Elément significatif, Castro critique ouvertement Staline et conclut: «Le plus intellectuel des deux était, sans aucun doute, Trotsky.» Cela ne veut pas dire que Castro a soutenu les idées et les méthodes expliquées dans les écrits de Trotsky. Castro écarte à tort toute suggestion selon laquelle Che Guevara commençait à chercher une alternative et avait commencé à lire les œuvres de Trotsky ou était en quelque sorte affecté par ses idées. Ce faisant, Castro écarte les preuves du contraire, telles que présentées par Celia Hart, Jon Lee Anderson et l’écrivain mexicain Paco Ignacio Taibo.

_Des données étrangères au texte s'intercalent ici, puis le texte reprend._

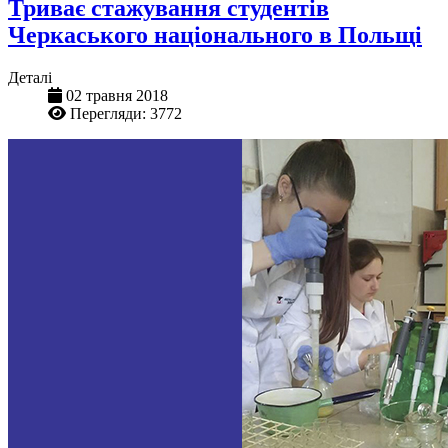
Триває стажування студентів
Черкаського національного в Польщі
Деталі
02 травня 2018
Перегляди: 3772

Une caractéristique frappante de ce livre est l’attitude de Castro à l’égard des dirigeants mondiaux et des dirigeants pro-capitalistes des anciens partis ouvriers de masse. Pour les marxistes, s’opposer au système que défendent ces dirigeants n’est pas une question personnelle. Pourtant, Castro fait tout son possible pour faire l’éloge de certains de ces dirigeants, en dépit d’avoir ouvertement critiqué leur action. L’ancien président américain Jimmy Carter est décrit comme un «homme d’intégrité». Charles De Gaulle est accrédité d’avoir sauver la France : «ses traditions, sa fierté nationale, le défi français». Un ministre du gouvernement fasciste de Franco en Espagne est, selon Castro, «un Galicien intelligent et rusé». Le président Lula, au Brésil, est salué comme «un combattant tenace et fraternel pour les droits du travail et de la gauche, et un ami de notre peuple» et Castro considère «les réformes que Lula met en œuvre très positivement» en dépit du fait que la grande majorité des «réformes» de Lula ont été des attaques néolibérales contre les droits de la classe ouvrière.

En ce qui concerne l’avenir de Cuba, Castro affirme catégoriquement que la révolution sera maintenue, sans aucune menace de restauration capitaliste. Cependant, en dépit de l’héritage solide qui subsiste et du soutien aux acquis de la révolution, la menace de restauration augmente. Depuis la publication de ce livre, Castro a démissionné en tant que leader du pays. Raul, son frère et d’autres sections puissantes de la bureaucratie cubaine ont l’intention de s’acheminer vers l’ouverture de l’économie de marché à Cuba. Si Castro voit cette menace, il n’est évidemment pas prêt à jouer le rôle de Gorbatchev ou d’Eltsine pour aider ce processus.

La publication de ce livre fournit une vision éclairante de Fidel Castro; de son rôle et de ses méthodes. Surtout, il faut apprendre des expériences que Castro rapporte. Il montre la nécessité vitale de développer la véritable démocratie ouvrière et le socialisme.